Disney needs to decide which fans, creators, and stories matter

Darth Plagueis from Star Wars show "The Acolyte" lurks in a cave
Disney

Recently, Disney canceled The Acolyte, a show everyone seems to have opinions about but apparently no one really watched. If you’ve heard anything about the show, which explored a mystery surrounding the Sith’s rise to power in an era long before the prequels, it may have been about the supposed controversy that divided so-called Star Wars fans since its season premiere in June. 

The Acolyte was a real departure from the norm of Star Wars. Showrunner Leslye Headland created a story that engaged with the lore of the evil Sith and noble Jedi, introducing more adult themes and moral gray areas than we’ve seen in a franchise George Lucas started more than 40 years ago. It explored abuse of power and showcased nuanced BIPOC characters and a refreshing level of queerness.

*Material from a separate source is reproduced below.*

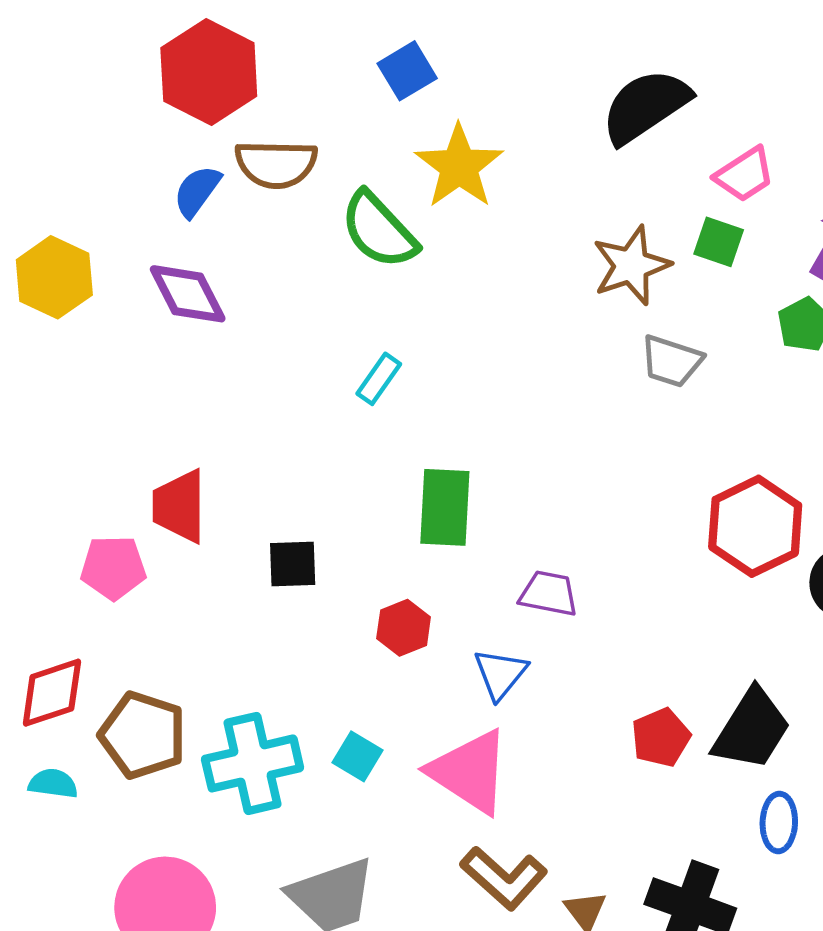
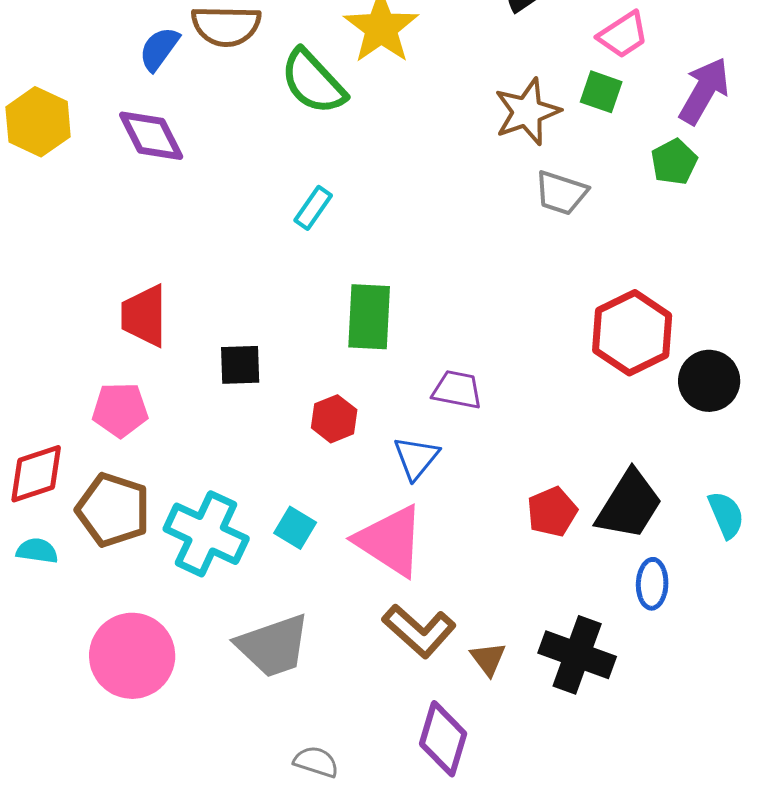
pink pentagon: (113, 568) -> (120, 410), moved
cyan cross: (253, 763) -> (206, 534), turned 38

All of which led to the loudest voices online deeming it “too woke,” review-bombing episodes before they even aired, and directing the kind of racist hate towards its star Amandla Stenberg that echoed what John Boyega experienced when he joined the sequel films starting with The Force Awakens in 2015. In a time when fandom has consumed culture–whether you are talking about Marvel movies, Beyonce or TV shows with dragons–over the last several years Star Wars fans have increasingly been associated with toxicity, with a vocal minority nevertheless having the power to get Disney worried. 

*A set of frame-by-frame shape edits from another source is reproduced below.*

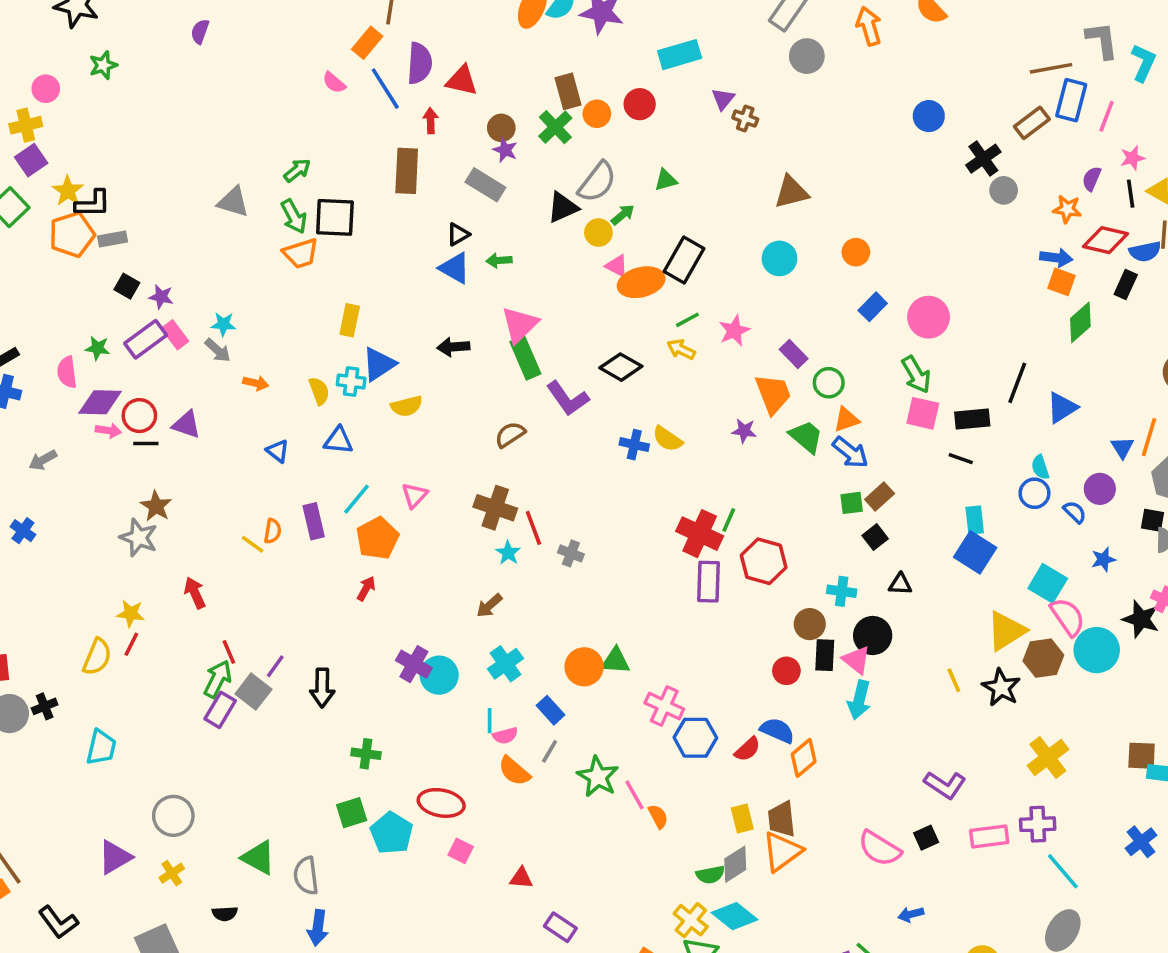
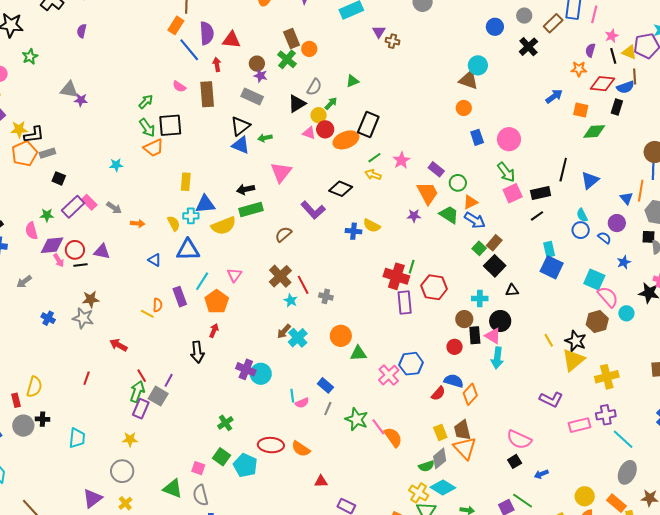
pink semicircle: (334, 83) -> (179, 87), moved
red circle: (640, 104) -> (325, 129), moved
gray semicircle: (597, 182) -> (314, 87), size x0.7
gray circle: (1004, 190) -> (524, 16), moved
yellow star: (68, 191) -> (19, 129), turned -30
brown triangle: (791, 192) -> (469, 80), moved, turned 40
gray triangle: (233, 202) -> (69, 90), moved
black triangle: (458, 234) -> (240, 126), size x1.5
cyan circle: (779, 258) -> (478, 65), moved
blue arrow: (1056, 258) -> (554, 96), moved, turned -36
pink triangle: (617, 266) -> (309, 133), moved
purple star: (161, 297) -> (81, 100), moved
blue rectangle: (873, 307) -> (477, 137), turned -56
green diamond: (1080, 322) -> (594, 131), turned 45
cyan star: (223, 324) -> (116, 165), moved
green rectangle: (525, 358) -> (251, 209), moved, turned -75
blue triangle: (379, 364) -> (205, 204), turned 35
yellow semicircle: (407, 406) -> (224, 226), size x1.4
pink square: (923, 413) -> (513, 193), turned -30
pink arrow: (108, 431) -> (59, 260), turned 56
blue triangle: (338, 441) -> (188, 250), size x1.4
black line: (961, 459) -> (537, 216), turned -48
green square: (852, 503) -> (479, 248), turned -32
brown star: (156, 506) -> (91, 299), turned -30
brown cross: (495, 508) -> (280, 276), turned 35
blue cross: (23, 531) -> (48, 318), moved
black square: (875, 537) -> (495, 266), size x1.5
red arrow: (195, 593) -> (118, 345), turned -30
yellow star: (131, 614) -> (130, 439), moved
yellow triangle: (1006, 631) -> (573, 360), moved
cyan circle: (1097, 650) -> (626, 313), size x0.6
yellow semicircle: (97, 657) -> (34, 387), moved
cyan cross: (506, 664) -> (298, 338), moved
orange circle: (584, 667) -> (341, 336), moved
black arrow: (322, 688) -> (197, 352), moved
black cross: (45, 706) -> (42, 419), turned 32
pink cross: (664, 706) -> (389, 375), turned 30
blue hexagon: (695, 738) -> (411, 364), moved
green cross: (366, 754) -> (225, 423), turned -35
yellow cross: (1048, 758) -> (607, 377), turned 30
orange semicircle: (514, 771) -> (301, 449), moved
green square: (352, 813) -> (222, 457), turned -30
orange semicircle: (658, 816) -> (393, 437), size x1.5
black square: (926, 838) -> (515, 461), moved
pink square: (461, 851) -> (198, 468), moved
orange triangle: (782, 852) -> (465, 448), turned -30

After my initial shock at The Acolyte’s cancellation and my quick movement through several of the stages of grief, I got stuck for a while at anger, then guilt. I couldn’t help but wonder if I hadn’t been vocal enough for my opinion to matter. I’m a 40-year-old brown woman who has loved Star Wars all her life. I absolutely loved The Acolyte; it’s my second favorite recent installment in Star Wars next to Tony Gilroy’s Andor. Perhaps I should have shouted louder. I don’t need to prove my Star Wars nerd credentials to anyone, but in this current climate, in which the most vocal fans are the most regressive, maybe that’s precisely what’s required to change the perception of just who Star Wars fans are and what they look like. 

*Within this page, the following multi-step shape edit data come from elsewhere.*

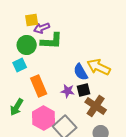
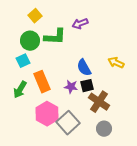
yellow square: (32, 20) -> (35, 16), turned -32
purple arrow: (42, 28) -> (80, 24), moved
yellow arrow: (99, 67) -> (116, 63), moved, size x0.7
green arrow: (17, 107) -> (20, 90), moved

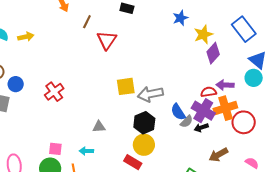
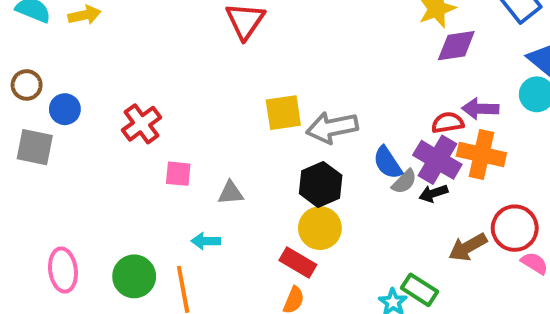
purple diamond: (213, 53) -> (456, 46), turned 40
orange cross: (225, 108) -> (481, 155), turned 30
red circle: (244, 122) -> (515, 228), moved
pink square: (55, 149) -> (178, 174), moved

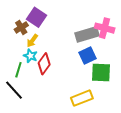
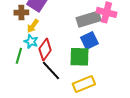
brown cross: (21, 27) -> (21, 13), turned 32
green square: (101, 72) -> (80, 57), moved
black line: (14, 90) -> (51, 70), moved

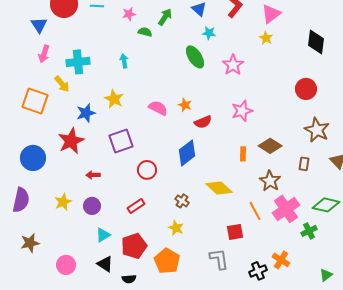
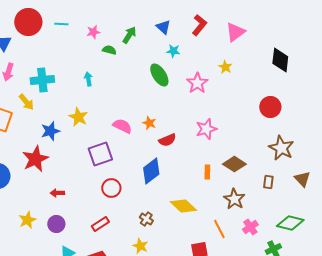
yellow star: (266, 38) -> (225, 67), moved
purple square: (121, 141) -> (100, 154), moved
pink cross: (286, 209) -> (250, 227), size x0.6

I grew up surrounded by extended family all under the same roof, in a household that’s typical in the South Asian diaspora, whether in the UK (as I was) or elsewhere. My uncles and cousins were my gateway into Star Wars: watching Return of the Jedi aged four or five and living for the Ewoks. Things only accelerated for me when the original trilogy special edition was re-released in 1997. My teen years were spent lost in Expanded Universe novels and early online fan communities (Han Solo Webring, anyone?). It was a time in which I could barely dream of representation in something like Star Wars; the best was my attempts at Mary Sueing myself into the fanfiction that I of course wrote. While showing up to high school with my talking Stormtrooper keychain on my backpack certainly did not make me popular, Star Wars and its fandom truly helped define me in ways that I’m grateful for.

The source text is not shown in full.